Monday, December 26, 2016

Monday Meanderings

Happy Holidays to all!  The days are (slowly) getting longer and sunlight is on its way.

Working on the edits for Scylla and Charybdis while writing Surgeburnt has made me aware of the similarities under the hood.  Both are very different worlds with even more diverse characters and plots, but - of course! - they come from the same mind, so some of the sensibilities and the assumptions that lead to world developments are similar.
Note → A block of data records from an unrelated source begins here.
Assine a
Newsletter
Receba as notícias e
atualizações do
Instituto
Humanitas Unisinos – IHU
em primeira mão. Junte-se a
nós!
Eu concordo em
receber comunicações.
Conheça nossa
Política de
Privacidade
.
One of those has made me very aware that I'm a bit obsessed with the book as a physical, unchanging entity - paper and ink.  I'm still a devoted reader of paper books:  I don't own an e-reader and will read on-screen only when absolutely necessary.  This is also partly why anthologies are my favored source for short fiction reading:  printed magazines have become increasingly rare, but anthologies have, if nothing else, a solid niche with most major publishers.
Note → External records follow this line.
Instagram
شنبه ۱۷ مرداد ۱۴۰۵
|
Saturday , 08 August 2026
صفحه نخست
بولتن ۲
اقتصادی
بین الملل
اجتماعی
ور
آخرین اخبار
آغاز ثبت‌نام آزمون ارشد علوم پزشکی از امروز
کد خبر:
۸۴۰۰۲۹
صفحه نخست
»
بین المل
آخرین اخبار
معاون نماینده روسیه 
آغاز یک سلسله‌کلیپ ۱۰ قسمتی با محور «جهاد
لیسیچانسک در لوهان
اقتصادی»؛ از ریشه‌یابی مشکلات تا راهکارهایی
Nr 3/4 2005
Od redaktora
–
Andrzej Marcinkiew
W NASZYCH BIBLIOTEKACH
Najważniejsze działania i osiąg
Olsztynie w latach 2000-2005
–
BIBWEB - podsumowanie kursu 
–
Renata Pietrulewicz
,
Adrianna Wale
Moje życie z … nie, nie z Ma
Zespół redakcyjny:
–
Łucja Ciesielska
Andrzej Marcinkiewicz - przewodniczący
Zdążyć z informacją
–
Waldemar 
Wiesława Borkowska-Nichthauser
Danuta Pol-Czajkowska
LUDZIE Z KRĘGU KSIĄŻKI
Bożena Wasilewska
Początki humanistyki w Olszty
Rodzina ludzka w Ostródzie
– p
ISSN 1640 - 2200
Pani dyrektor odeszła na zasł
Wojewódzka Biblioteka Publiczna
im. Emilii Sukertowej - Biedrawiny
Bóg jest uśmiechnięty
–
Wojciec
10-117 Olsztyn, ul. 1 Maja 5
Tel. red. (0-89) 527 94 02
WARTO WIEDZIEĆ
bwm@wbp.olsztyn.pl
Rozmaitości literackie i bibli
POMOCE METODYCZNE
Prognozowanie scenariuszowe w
In the first draft of Scylla and Charybdis, I had no clear thought of giving Anaea an interest in books:  it was something that developed in the writing process.  In later drafts, and especially now as I'm working with an editor, I've been pushed to truly examine the allure.  Is it sensory, tactile, an experience beyond the words on the page?  Is it the fact that the printed page cannot be altered - at least, not in one specific volume?  A digital file can easily be altered.  A book, packed away safely, will have the same words, the same font, the same look centuries later.

In the world of Scylla and Charybdis, bookcraft is a fringe endeavor - much like people today enjoy constructing period costumes and trying to replicate authentic instruments.  It's a way of preserving the integrity of history.

As I did my worldbuilding for Surgeburnt, I knew I wanted to have ink-and-paper books in that setting as well - but perhaps more prominently.  I followed a similar line of thought, the idea that the virtue of a book is the fact it doesn't change to whim and fashion.  In the case of this setting, entertainment - television, movies, etc - became increasingly user-customized, with consumer input bombarding the system.  The job of the scriptwriter became to incorporate these whims into divergent storylines.

Much of history, though, involves backlash - a process of thesis and antithesis, finally resolved in synthesis.  (I used this idea in other parts of my worldbuilding as well.  For instance, in some ways, the Empire in Scylla and Charybdis has regressed from our current societal tendency to be constantly connected.  Being hard to reach / contact became a sign of status.)  In this way, people in the Surgeburnt world came back to books.

... and thus, the Order of Librarians rose to prominence.  A small group associated with the Library of Congress, their initial purview was merely preservation.  When the market demand for printed books resurged, they were ideally poised to meet the need and expand across the country.  They also formed a retrieval department tasked with hunting down and acquiring antique volumes by any means necessary.

With all of this, you might think I'm vehemently opposed to digital media.  I'm not:  I love the possibilities of internet research, and the fact that you can "shelve" a book in multiple categories offers huge possibilities for readers ... among so many other advantages.  But I think a case may be made, on the other hand, that I am obsessed with the paper book.